If our bodies quit, God
doesn’t. Fortunately, when we come back after a hiatus of failure, God is still
there. And he didn’t leave when we leave.
I find so much
peace in that.
And so, when God seems like a difficult subject to
communicate, I promise you he’s still there. I’m not saying you’re wrong for
acknowledging that it’s difficult, because you’re not. I’m not saying there
aren’t obstacles, because there are. But it doesn’t mean God isn’t there.
Loving you, cheering you on. That’s cool.
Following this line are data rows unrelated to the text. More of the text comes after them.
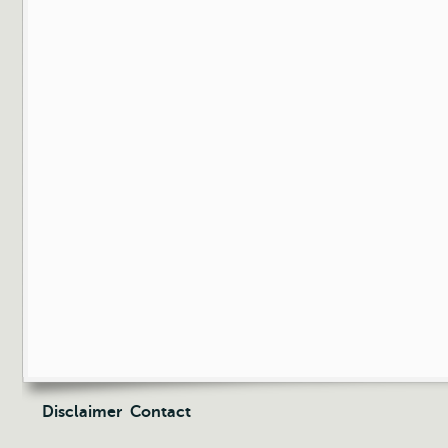
Disclaimer
Contact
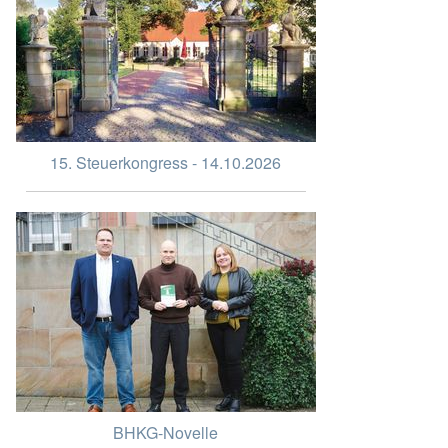
15. Steuerkongress - 14.10.2026
BHKG-Novelle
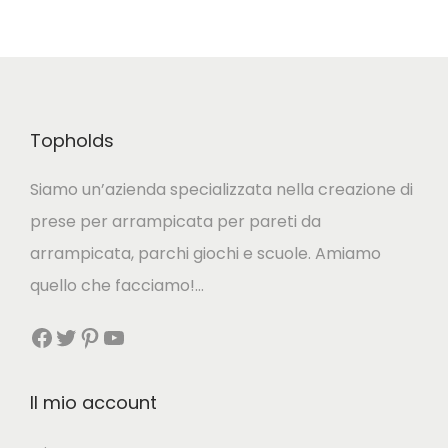
o
.
0
n
L
0
o
e
e
o
€
s
Topholds
p
s
Siamo un’azienda specializzata nella creazione di
z
e
prese per arrampicata per pareti da
i
r
arrampicata, parchi giochi e scuole. Amiamo
o
e
quello che facciamo!…
n
s
i
c
Facebook
Twitter
Pinterest
YouTube
p
e
o
l
Il mio account
s
t
s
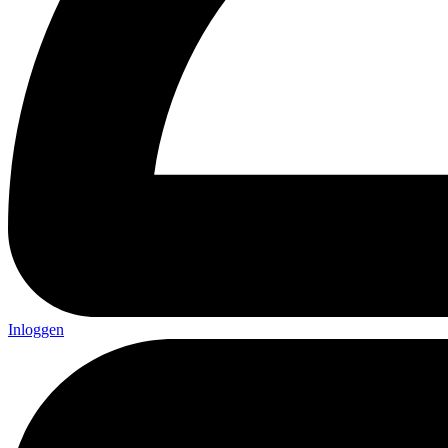
Inloggen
I’ll leave you with what Tom, another good minister who
spoke into my life, uses as his strategy when “uninspiration” creeps at his
door. Read this from the perspective of a person who has the choice between
running toward God and sitting and accepting the barriers that have been placed
between you and him. I could go off about this, but I encourage you to draw
your own conclusions. Read it slow. It hit me hard.
Philippians 2:1-8
Therefore if you have any encouragement from being united with Christ, if any comfort from his love, if any common sharing in the Sprit, if any tenderness and compassion, then make my joy complete by being like-minded, having the same love, being one in spirit and of one mind. Do nothing out of selfish ambition or vain conceit. Rather, in humility, value others as more important than yourselves, not looking to your own interests but each of you to the interests of the others. In your relationships with one another, have the same mindset as Christ Jesus: Who, being in very nature God, did not consider equality with God something to be used to his own advantage; rather, he made himself nothing by taking the very nature of a servant, being made in human likeness. And being found in appearance as a man, he humbled himself by becoming obedient to death – even death on a cross!